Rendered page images
----

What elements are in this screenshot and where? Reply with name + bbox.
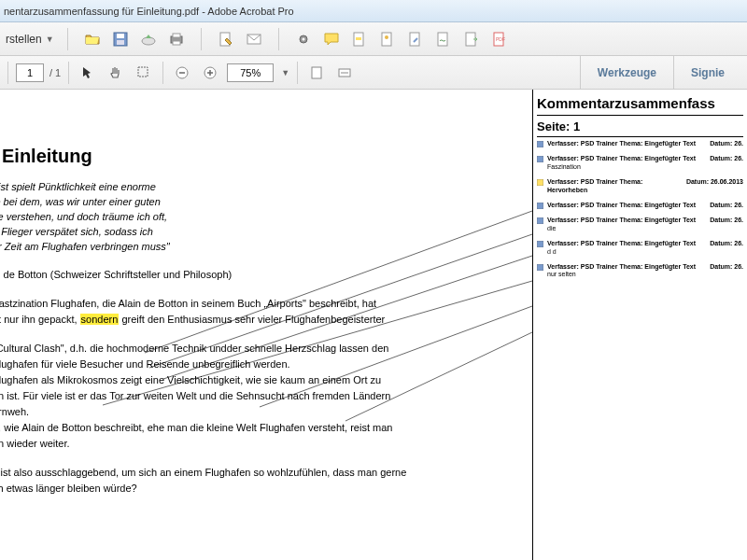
divider xyxy=(7,62,8,84)
divider xyxy=(68,62,69,84)
print-icon[interactable] xyxy=(165,28,188,50)
export-icon[interactable] xyxy=(460,28,483,50)
svg-rect-12 xyxy=(356,37,361,40)
svg-rect-34 xyxy=(537,141,543,147)
zoom-input[interactable] xyxy=(227,63,274,82)
comment-type-icon xyxy=(537,156,543,162)
comment-date: Datum: 26. xyxy=(710,217,743,232)
pdf-tool-icon[interactable]: PDF xyxy=(488,28,511,50)
comment-icon[interactable] xyxy=(320,28,343,50)
svg-rect-38 xyxy=(537,217,543,224)
svg-rect-6 xyxy=(173,41,180,45)
fit-width-icon[interactable] xyxy=(305,62,328,84)
doc-body-3: s ist also ausschlaggebend, um sich an e… xyxy=(0,465,532,497)
titlebar: nentarzusammenfassung für Einleitung.pdf… xyxy=(0,0,747,22)
comment-row[interactable]: Verfasser: PSD Trainer Thema: Eingefügte… xyxy=(537,239,743,262)
stamp-icon[interactable] xyxy=(376,28,399,50)
comment-date: Datum: 26.06.2013 xyxy=(686,178,743,194)
content-area: Einleitung eist spielt Pünktlichkeit ein… xyxy=(0,90,747,560)
tab-werkzeuge[interactable]: Werkzeuge xyxy=(580,56,673,89)
nav-toolbar: / 1 ▼ Werkzeuge Signie xyxy=(0,56,747,90)
svg-rect-37 xyxy=(537,203,543,209)
tab-signieren[interactable]: Signie xyxy=(673,56,741,89)
zoom-out-icon[interactable] xyxy=(171,62,193,84)
comment-text: Verfasser: PSD Trainer Thema: Eingefügte… xyxy=(547,263,706,279)
svg-rect-1 xyxy=(117,34,124,38)
comment-type-icon xyxy=(537,203,543,209)
svg-rect-36 xyxy=(537,179,543,186)
marquee-zoom-icon[interactable] xyxy=(133,62,155,84)
zoom-in-icon[interactable] xyxy=(199,62,221,84)
email-icon[interactable] xyxy=(243,28,265,50)
file-icons xyxy=(81,28,188,50)
nav-group: / 1 ▼ xyxy=(6,62,356,84)
svg-rect-26 xyxy=(312,67,321,78)
comment-text: Verfasser: PSD Trainer Thema: Hervorhebe… xyxy=(547,178,683,194)
comments-sidebar: Kommentarzusammenfass Seite: 1 Verfasser… xyxy=(532,90,747,560)
comment-row[interactable]: Verfasser: PSD Trainer Thema: Eingefügte… xyxy=(537,262,743,286)
svg-point-10 xyxy=(302,37,304,40)
comment-type-icon xyxy=(537,264,543,271)
select-tool-icon[interactable] xyxy=(77,62,99,84)
svg-rect-35 xyxy=(537,156,543,162)
chevron-down-icon: ▼ xyxy=(281,68,289,77)
sign-icon[interactable] xyxy=(432,28,455,50)
doc-body-2: „Cultural Clash", d.h. die hochmoderne T… xyxy=(0,341,532,452)
comment-type-icon xyxy=(537,179,543,186)
edit-icons xyxy=(215,28,265,50)
document-area[interactable]: Einleitung eist spielt Pünktlichkeit ein… xyxy=(0,90,532,560)
divider xyxy=(162,62,163,84)
comment-row[interactable]: Verfasser: PSD Trainer Thema: Eingefügte… xyxy=(537,201,743,216)
sidebar-title: Kommentarzusammenfass xyxy=(537,95,743,116)
svg-text:PDF: PDF xyxy=(496,36,505,42)
page-total: / 1 xyxy=(49,67,61,78)
edit-page-icon[interactable] xyxy=(215,28,237,50)
comment-type-icon xyxy=(537,217,543,224)
cloud-icon[interactable] xyxy=(137,28,160,50)
svg-rect-5 xyxy=(173,34,180,37)
divider xyxy=(201,28,202,50)
comment-date: Datum: 26. xyxy=(710,263,743,279)
doc-heading: Einleitung xyxy=(2,146,532,167)
create-button[interactable]: rstellen ▼ xyxy=(6,33,54,46)
hand-tool-icon[interactable] xyxy=(105,62,127,84)
svg-rect-2 xyxy=(117,40,124,45)
sidebar-page-label: Seite: 1 xyxy=(537,119,743,137)
comment-date: Datum: 26. xyxy=(710,140,743,147)
svg-rect-16 xyxy=(438,33,447,46)
fit-page-icon[interactable] xyxy=(333,62,356,84)
divider xyxy=(67,28,68,50)
doc-attribution: in de Botton (Schweizer Schriftsteller u… xyxy=(0,268,532,283)
comment-row[interactable]: Verfasser: PSD Trainer Thema: Hervorhebe… xyxy=(537,177,743,201)
open-icon[interactable] xyxy=(81,28,104,50)
save-icon[interactable] xyxy=(109,28,132,50)
document-page: Einleitung eist spielt Pünktlichkeit ein… xyxy=(0,146,532,497)
comment-row[interactable]: Verfasser: PSD Trainer Thema: Eingefügte… xyxy=(537,139,743,154)
svg-point-14 xyxy=(385,35,388,39)
svg-point-3 xyxy=(142,37,155,45)
comment-text: Verfasser: PSD Trainer Thema: Eingefügte… xyxy=(547,202,706,209)
comment-text: Verfasser: PSD Trainer Thema: Eingefügte… xyxy=(547,140,706,147)
comment-row[interactable]: Verfasser: PSD Trainer Thema: Eingefügte… xyxy=(537,154,743,177)
comment-type-icon xyxy=(537,241,543,247)
main-toolbar: rstellen ▼ PDF xyxy=(0,22,747,56)
svg-rect-20 xyxy=(138,67,148,77)
doc-body-1: Fastzination Flughafen, die Alain de Bot… xyxy=(0,296,532,328)
doc-quote: eist spielt Pünktlichkeit eine enorme le… xyxy=(0,180,532,255)
svg-rect-40 xyxy=(537,264,543,271)
svg-rect-39 xyxy=(537,241,543,247)
divider xyxy=(278,28,279,50)
comment-text: Verfasser: PSD Trainer Thema: Eingefügte… xyxy=(547,155,706,171)
window-title: nentarzusammenfassung für Einleitung.pdf… xyxy=(4,6,294,17)
chevron-down-icon: ▼ xyxy=(46,35,54,44)
highlight-tool-icon[interactable] xyxy=(348,28,371,50)
highlight-mark: sondern xyxy=(80,314,120,325)
comment-date: Datum: 26. xyxy=(710,240,743,256)
page-input[interactable] xyxy=(16,63,44,82)
attach-icon[interactable] xyxy=(404,28,427,50)
comment-text: Verfasser: PSD Trainer Thema: Eingefügte… xyxy=(547,240,706,256)
comment-type-icon xyxy=(537,141,543,147)
gear-icon[interactable] xyxy=(292,28,315,50)
comment-row[interactable]: Verfasser: PSD Trainer Thema: Eingefügte… xyxy=(537,216,743,239)
comment-date: Datum: 26. xyxy=(710,155,743,171)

----

TASK:
Should a record include a picture, drop the picture and write out the remainder exactly.

EXERCISE RESPONSE:
What elements are in this screenshot and where? Reply with name + bbox.
divider xyxy=(7,62,8,84)
divider xyxy=(68,62,69,84)
print-icon[interactable] xyxy=(165,28,188,50)
export-icon[interactable] xyxy=(460,28,483,50)
svg-rect-12 xyxy=(356,37,361,40)
svg-rect-34 xyxy=(537,141,543,147)
zoom-input[interactable] xyxy=(227,63,274,82)
comment-type-icon xyxy=(537,156,543,162)
comment-date: Datum: 26. xyxy=(710,217,743,232)
pdf-tool-icon[interactable]: PDF xyxy=(488,28,511,50)
comment-icon[interactable] xyxy=(320,28,343,50)
svg-rect-38 xyxy=(537,217,543,224)
svg-rect-6 xyxy=(173,41,180,45)
fit-width-icon[interactable] xyxy=(305,62,328,84)
doc-body-3: s ist also ausschlaggebend, um sich an e… xyxy=(0,465,532,497)
titlebar: nentarzusammenfassung für Einleitung.pdf… xyxy=(0,0,747,22)
comment-row[interactable]: Verfasser: PSD Trainer Thema: Eingefügte… xyxy=(537,239,743,262)
stamp-icon[interactable] xyxy=(376,28,399,50)
comment-date: Datum: 26.06.2013 xyxy=(686,178,743,194)
content-area: Einleitung eist spielt Pünktlichkeit ein… xyxy=(0,90,747,560)
tab-werkzeuge[interactable]: Werkzeuge xyxy=(580,56,673,89)
nav-toolbar: / 1 ▼ Werkzeuge Signie xyxy=(0,56,747,90)
svg-rect-37 xyxy=(537,203,543,209)
tab-signieren[interactable]: Signie xyxy=(673,56,741,89)
zoom-out-icon[interactable] xyxy=(171,62,193,84)
comment-text: Verfasser: PSD Trainer Thema: Eingefügte… xyxy=(547,263,706,279)
svg-rect-1 xyxy=(117,34,124,38)
comment-type-icon xyxy=(537,203,543,209)
svg-rect-36 xyxy=(537,179,543,186)
marquee-zoom-icon[interactable] xyxy=(133,62,155,84)
zoom-in-icon[interactable] xyxy=(199,62,221,84)
email-icon[interactable] xyxy=(243,28,265,50)
file-icons xyxy=(81,28,188,50)
nav-group: / 1 ▼ xyxy=(6,62,356,84)
svg-rect-26 xyxy=(312,67,321,78)
comment-text: Verfasser: PSD Trainer Thema: Hervorhebe… xyxy=(547,178,683,194)
comments-sidebar: Kommentarzusammenfass Seite: 1 Verfasser… xyxy=(532,90,747,560)
comment-row[interactable]: Verfasser: PSD Trainer Thema: Eingefügte… xyxy=(537,262,743,286)
svg-point-10 xyxy=(302,37,304,40)
comment-type-icon xyxy=(537,264,543,271)
select-tool-icon[interactable] xyxy=(77,62,99,84)
svg-rect-35 xyxy=(537,156,543,162)
chevron-down-icon: ▼ xyxy=(281,68,289,77)
sign-icon[interactable] xyxy=(432,28,455,50)
doc-body-2: „Cultural Clash", d.h. die hochmoderne T… xyxy=(0,341,532,452)
comment-type-icon xyxy=(537,179,543,186)
edit-icons xyxy=(215,28,265,50)
document-area[interactable]: Einleitung eist spielt Pünktlichkeit ein… xyxy=(0,90,532,560)
divider xyxy=(162,62,163,84)
comment-row[interactable]: Verfasser: PSD Trainer Thema: Eingefügte… xyxy=(537,201,743,216)
sidebar-title: Kommentarzusammenfass xyxy=(537,95,743,116)
svg-text:PDF: PDF xyxy=(496,36,505,42)
page-total: / 1 xyxy=(49,67,61,78)
edit-page-icon[interactable] xyxy=(215,28,237,50)
comment-type-icon xyxy=(537,217,543,224)
cloud-icon[interactable] xyxy=(137,28,160,50)
svg-rect-5 xyxy=(173,34,180,37)
divider xyxy=(201,28,202,50)
comment-date: Datum: 26. xyxy=(710,263,743,279)
doc-heading: Einleitung xyxy=(2,146,532,167)
create-button[interactable]: rstellen ▼ xyxy=(6,33,54,46)
hand-tool-icon[interactable] xyxy=(105,62,127,84)
svg-rect-2 xyxy=(117,40,124,45)
sidebar-page-label: Seite: 1 xyxy=(537,119,743,137)
comment-date: Datum: 26. xyxy=(710,140,743,147)
svg-rect-16 xyxy=(438,33,447,46)
fit-page-icon[interactable] xyxy=(333,62,356,84)
divider xyxy=(67,28,68,50)
doc-attribution: in de Botton (Schweizer Schriftsteller u… xyxy=(0,268,532,283)
comment-row[interactable]: Verfasser: PSD Trainer Thema: Hervorhebe… xyxy=(537,177,743,201)
open-icon[interactable] xyxy=(81,28,104,50)
save-icon[interactable] xyxy=(109,28,132,50)
document-page: Einleitung eist spielt Pünktlichkeit ein… xyxy=(0,146,532,497)
comment-row[interactable]: Verfasser: PSD Trainer Thema: Eingefügte… xyxy=(537,139,743,154)
svg-point-14 xyxy=(385,35,388,39)
svg-point-3 xyxy=(142,37,155,45)
comment-text: Verfasser: PSD Trainer Thema: Eingefügte… xyxy=(547,202,706,209)
comment-text: Verfasser: PSD Trainer Thema: Eingefügte… xyxy=(547,140,706,147)
comment-row[interactable]: Verfasser: PSD Trainer Thema: Eingefügte… xyxy=(537,154,743,177)
comment-type-icon xyxy=(537,241,543,247)
main-toolbar: rstellen ▼ PDF xyxy=(0,22,747,56)
svg-rect-20 xyxy=(138,67,148,77)
doc-body-1: Fastzination Flughafen, die Alain de Bot… xyxy=(0,296,532,328)
doc-quote: eist spielt Pünktlichkeit eine enorme le… xyxy=(0,180,532,255)
svg-rect-40 xyxy=(537,264,543,271)
svg-rect-39 xyxy=(537,241,543,247)
divider xyxy=(278,28,279,50)
comment-text: Verfasser: PSD Trainer Thema: Eingefügte… xyxy=(547,155,706,171)
window-title: nentarzusammenfassung für Einleitung.pdf… xyxy=(4,6,294,17)
chevron-down-icon: ▼ xyxy=(46,35,54,44)
highlight-tool-icon[interactable] xyxy=(348,28,371,50)
highlight-mark: sondern xyxy=(80,314,120,325)
comment-date: Datum: 26. xyxy=(710,240,743,256)
page-input[interactable] xyxy=(16,63,44,82)
attach-icon[interactable] xyxy=(404,28,427,50)
comment-text: Verfasser: PSD Trainer Thema: Eingefügte… xyxy=(547,240,706,256)
comment-type-icon xyxy=(537,141,543,147)
gear-icon[interactable] xyxy=(292,28,315,50)
comment-row[interactable]: Verfasser: PSD Trainer Thema: Eingefügte… xyxy=(537,216,743,239)
comment-date: Datum: 26. xyxy=(710,155,743,171)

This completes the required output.